Alguns objetos (*) são preciosos, pois podem ser manipulados à vontade na presença de paralelismo. Idealmente, goroutines só deveriam lidar com esse tipo de objeto. Canais, bem como objetos sync, são exemplos óbvios, foram feitos para isso. Porém, há outros.
(*) Tá, eu sei que em Go não há objetos, apenas "structs com métodos", mas vou chamá-las de objetos, pronto.
Objetos net.Conn, que representam sockets e conexões de rede, também estão nesse grupo. (Nem poderia ser diferente, já que somos praticamente obrigados a usar duas goroutines para fazer comunicação full-duplex.)
O objeto Context, introduzido na versão 1.7 do Go, também é seguro e resolve muitos problemas de concorrência. Dizem que a komunidade estava pressionando para que houvesse um meio de "matar" goroutines, e os contextos canceláveis foram criados para aplacar o povo.

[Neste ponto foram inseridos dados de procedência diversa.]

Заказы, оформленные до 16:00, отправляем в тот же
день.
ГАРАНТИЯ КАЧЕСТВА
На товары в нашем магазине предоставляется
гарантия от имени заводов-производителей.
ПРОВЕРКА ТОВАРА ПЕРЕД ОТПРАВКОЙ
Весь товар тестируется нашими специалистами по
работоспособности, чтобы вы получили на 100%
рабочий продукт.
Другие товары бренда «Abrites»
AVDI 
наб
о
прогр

O ponto aqui não é fazer uma lista exaustiva, mas sim de encorajar a consultar a documentação para cada objeto que você é obrigado a compartilhar entre goroutines, e determinar se ele é seguro por si mesmo, ou vai ser necessário garantí-lo por meios externos.
Os objetos sync são as "armas nucleares" para resolver questões de paralelismo.

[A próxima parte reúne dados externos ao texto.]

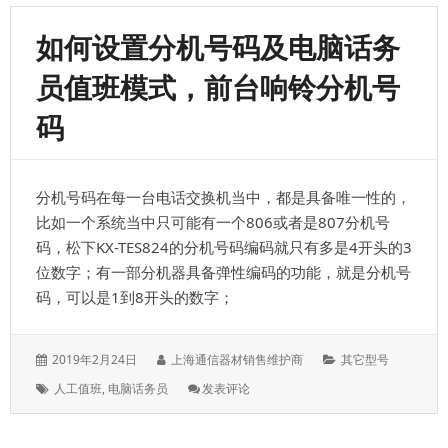
NS300CN
电
如何设置分机号码及电脑话务
话
交
员值班模式，前台响铃分机号
换
机，
码
支
持
IPPBX
功
分机号码在每一台电话交换机当中，都是具备唯一性的，
能，
智
比如一个系统当中只可能有一个806或者是807分机号
能
码，松下KX-TES824的分机号码编码就只有多是4开头的3
电
位数字；有一部分机器具备弹性编码的功能，就是分机号
话
交
码，可以是1到8开头的数字；
换
机
系
发
作
分
2019年2月24日
上海通信器材销售维护商
其它型号
统
表
者：
类：
标
: 如
人工值班
,
电脑话务员
发表评论
于：
签：
何
设
置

Pessoalmente, tenho uma birra com eles, não acho elegante usá-los no meu código.
Em tese, é possível se virar apenas com canais e contextos. É relativamente fácil usar um canal como semáforo, e um mutex é equivalente a um semáforo unitário. Pontualmente, fica até bonito, e evita importar sync por pouca coisa. Exemplo:
semaforo := make(chan struct{}, 3) // semáforo com 3 posições semaforo < struct{}{} semaforo < struct{}{} // adiciona 3 fichas semaforo < struct{}{}
A seção crítica retira uma ficha do semáforo no início, e devolve no final:
<-semaforo // bloqueia até haver uma ficha disponível ... ... semaforo <- struct{}{}
Mas, se o código está cheio de seções críticas, é hipócrita não usar sync pois os objetos "seguros" são internamente protegidos por mutexes. Além do que, usar objetos sync explicita melhor suas intenções: mutex onde cabe um mutex, WaitGroup onde cabe um wait group, etc.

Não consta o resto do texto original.